Bug 1295574

Summary:	Cloud or Infarstructure provider replicated from another region won't be deleted after that region's vmdb crash
Product:	Red Hat CloudForms Management Engine	Reporter:	Fabien CAMBI <fcambi>
Component:	Replication	Assignee:	Nick Carboni <ncarboni>
Status:	CLOSED ERRATA	QA Contact:	Alex Newman <anewman>
Severity:	medium	Docs Contact:
Priority:	medium
Version:	5.5.0	CC:	dajohnso, gtanzill, jhardy, jprause, ncarboni, obarenbo
Target Milestone:	GA
Target Release:	5.6.0
Hardware:	Unspecified
OS:	Unspecified
Whiteboard:
Fixed In Version:	5.6.0.0	Doc Type:	Bug Fix
Doc Text:		Story Points:	---
Clone Of:		Environment:	Build Name: 22906, Quick Start for Red Hat Enterprise Virtualization and Red Hat CloudForms-4-1 Build Date: 08-10-2014 12:19:28 Topic ID: 41679-714140 [Latest]
Last Closed:	2016-06-29 15:25:06 UTC	Type:	Bug
Regression:	---	Mount Type:	---
Documentation:	---	CRM:
Verified Versions:		Category:	---
oVirt Team:	---	RHEL 7.3 requirements from Atomic Host:
Cloudforms Team:	---	Target Upstream Version:
Embargoed:

Description Fabien CAMBI 2016-01-04 22:29:25 UTC

Title: Cloud or Infrastructure provider replicated from a non master zone won't be deleted after the crash of that zone.

Describe the issue:
In a multi-regions environment (minimum 2 evm appliances), when you activate database replication from one region (let's say region 1) to the master region (let's say region 99) you'll see all info from region 1 appearing in region 99.

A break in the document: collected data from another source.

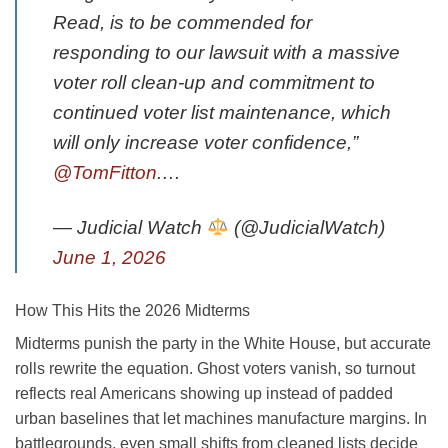
Read, is to be commended for
responding to our lawsuit with a massive
voter roll clean-up and commitment to
continued voter list maintenance, which
will only increase voter confidence,”
@TomFitton
.…
— Judicial Watch
(@JudicialWatch)
June 1, 2026
How This Hits the 2026 Midterms
Midterms punish the party in the White House, but accurate
rolls rewrite the equation. Ghost voters vanish, so turnout
reflects real Americans showing up instead of padded
urban baselines that let machines manufacture margins. In
battlegrounds, even small shifts from cleaned lists decide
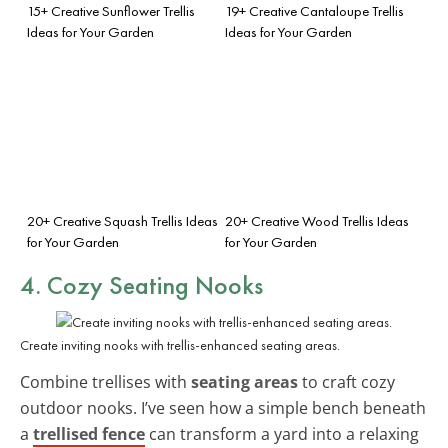
15+ Creative Sunflower Trellis
19+ Creative Cantaloupe Trellis
Ideas for Your Garden
Ideas for Your Garden
20+ Creative Squash Trellis Ideas
20+ Creative Wood Trellis Ideas
for Your Garden
for Your Garden
4. Cozy Seating Nooks
Create inviting nooks with trellis-enhanced seating areas.
Combine trellises with
seating areas
to craft cozy
outdoor nooks. I’ve seen how a simple bench beneath
a
trellised fence
can transform a yard into a relaxing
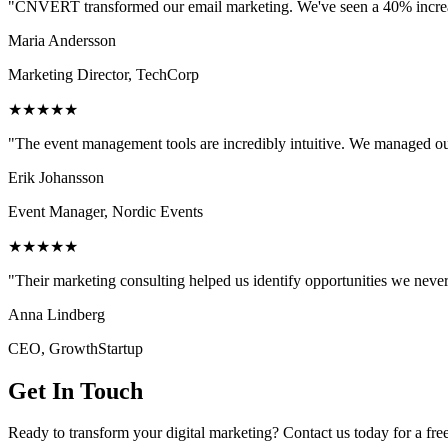
"CNVERT transformed our email marketing. We've seen a 40% increase
Maria Andersson
Marketing Director, TechCorp
★★★★★
"The event management tools are incredibly intuitive. We managed ou
Erik Johansson
Event Manager, Nordic Events
★★★★★
"Their marketing consulting helped us identify opportunities we neve
Anna Lindberg
CEO, GrowthStartup
Get In Touch
Ready to transform your digital marketing? Contact us today for a fre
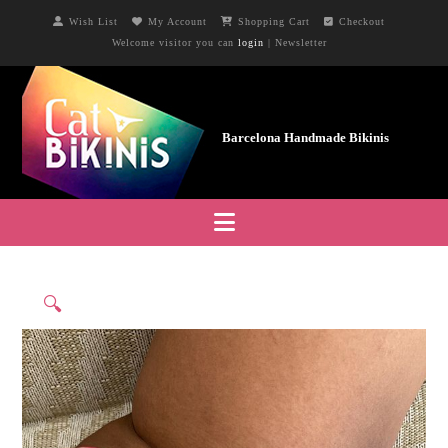
Wish List
My Account
Shopping Cart
Checkout
Welcome visitor you can
login
|
Newsletter
Navigation
🔍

If region 1 (especially the vmdb) crashes and you don't rebuild it the same way (I guess), same IP, same fqdn for example, you won't be able to delete the provider(s) from crashed region unless you have a working appliance in that region. If you want do delete it from inside Region 99, this message will popup:
"The selected Provider is not in the current region".

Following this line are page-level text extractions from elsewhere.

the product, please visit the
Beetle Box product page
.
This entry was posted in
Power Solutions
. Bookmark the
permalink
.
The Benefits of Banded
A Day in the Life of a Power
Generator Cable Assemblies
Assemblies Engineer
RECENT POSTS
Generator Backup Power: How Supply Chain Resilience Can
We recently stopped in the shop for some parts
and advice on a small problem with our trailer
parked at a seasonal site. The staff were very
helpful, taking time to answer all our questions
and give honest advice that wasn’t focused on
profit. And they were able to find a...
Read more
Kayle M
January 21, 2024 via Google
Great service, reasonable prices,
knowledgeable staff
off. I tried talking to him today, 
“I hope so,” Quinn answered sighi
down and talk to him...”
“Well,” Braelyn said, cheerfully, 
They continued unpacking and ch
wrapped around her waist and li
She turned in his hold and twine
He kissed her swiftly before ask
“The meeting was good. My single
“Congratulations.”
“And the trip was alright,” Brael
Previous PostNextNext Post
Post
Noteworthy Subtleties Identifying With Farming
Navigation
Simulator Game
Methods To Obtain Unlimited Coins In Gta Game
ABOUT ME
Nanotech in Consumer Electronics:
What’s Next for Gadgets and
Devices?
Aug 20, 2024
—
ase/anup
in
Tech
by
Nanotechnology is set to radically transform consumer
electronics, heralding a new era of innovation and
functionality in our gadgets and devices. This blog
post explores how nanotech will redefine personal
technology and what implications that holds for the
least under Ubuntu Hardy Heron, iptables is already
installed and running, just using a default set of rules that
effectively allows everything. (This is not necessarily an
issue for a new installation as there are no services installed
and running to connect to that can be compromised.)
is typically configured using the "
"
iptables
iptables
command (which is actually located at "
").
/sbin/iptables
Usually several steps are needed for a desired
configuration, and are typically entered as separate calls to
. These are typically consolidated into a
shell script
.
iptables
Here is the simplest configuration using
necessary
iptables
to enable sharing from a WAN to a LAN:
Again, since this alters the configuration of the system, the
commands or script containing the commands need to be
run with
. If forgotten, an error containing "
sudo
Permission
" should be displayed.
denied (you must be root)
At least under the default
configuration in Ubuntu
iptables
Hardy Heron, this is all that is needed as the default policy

Also there is no indicator that region 1 is not available anymore. Region 99 still thinks region 1 is 


Suggestions for improvement:
1/ One should be able to force-delete a provider from a crashed region. If it's too dangerous (because you could crash a working environment), document a procedure to delete it properly and manually from the master VMDB.
2/ The Master VMDB should know the state of the other DBs synchronized on it.


Additional information:

Comment 2 Fabien CAMBI 2016-01-04 22:31:46 UTC

Erratum:
-- Title: Cloud or Infrastructure provider replicated from a non master zone won't be deleted after the crash of that zone.
++ Title: Cloud or Infarstructure provider replicated from another region won't be deleted after that region's vmdb crash

Comment 3 Nick Carboni 2016-02-29 16:45:09 UTC

https://github.com/ManageIQ/manageiq/pull/7004

This will add a rake task that can be run to remove a selected region's data from a local database.

It can be run as `rake evm:dbsync:destroy_local_region <region_number>`

It will also refuse to destroy the region of the database it is currently running on.

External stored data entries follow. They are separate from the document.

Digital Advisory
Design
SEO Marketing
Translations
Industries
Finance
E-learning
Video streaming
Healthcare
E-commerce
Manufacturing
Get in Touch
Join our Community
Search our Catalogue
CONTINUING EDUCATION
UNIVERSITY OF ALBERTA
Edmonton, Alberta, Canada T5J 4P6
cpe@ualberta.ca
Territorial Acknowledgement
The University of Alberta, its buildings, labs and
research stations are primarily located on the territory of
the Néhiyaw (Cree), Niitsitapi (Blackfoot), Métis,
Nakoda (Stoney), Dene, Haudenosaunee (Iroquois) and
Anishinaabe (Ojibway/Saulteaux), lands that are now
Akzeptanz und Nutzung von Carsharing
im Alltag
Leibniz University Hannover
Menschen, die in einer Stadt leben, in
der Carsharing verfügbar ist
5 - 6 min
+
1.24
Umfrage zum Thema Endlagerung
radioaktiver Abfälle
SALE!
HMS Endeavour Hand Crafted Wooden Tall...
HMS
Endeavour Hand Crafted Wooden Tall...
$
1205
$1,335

Comment 4 CFME Bot 2016-02-29 21:20:30 UTC

New commit detected on ManageIQ/manageiq/master:
https://github.com/ManageIQ/manageiq/commit/0bf7b0c7570937fb2eaa327de6cc48df28a3d3b0

commit 0bf7b0c7570937fb2eaa327de6cc48df28a3d3b0
Author:     Nick Carboni <ncarboni>
AuthorDate: Mon Feb 29 11:39:00 2016 -0500
Commit:     Nick Carboni <ncarboni>
CommitDate: Mon Feb 29 11:39:00 2016 -0500

    Create a task which will remove another region's data from the local database
    
    If a user has replication configured and removes a regional database,
    that region's data will be "stuck" in the master database.
    
    The new task evm:dbsync:destroy_local_region takes a region number and
    uses the same logic as destroy_remote_region to remove the data, but locally.
    
    https://bugzilla.redhat.com/show_bug.cgi?id=1295574

 app/models/miq_region.rb        | 16 ++++++++++++++++
 app/models/miq_region_remote.rb | 16 +---------------
 lib/tasks/evm_dbsync.rake       | 15 +++++++++++++++
 3 files changed, 32 insertions(+), 15 deletions(-)

Comment 6 errata-xmlrpc 2016-06-29 15:25:06 UTC

Since the problem described in this bug report should be
resolved in a recent advisory, it has been closed with a
resolution of ERRATA.

For information on the advisory, and where to find the updated
files, follow the link below.

If the solution does not work for you, open a new bug report.

https://access.redhat.com/errata/RHBA-2016:1348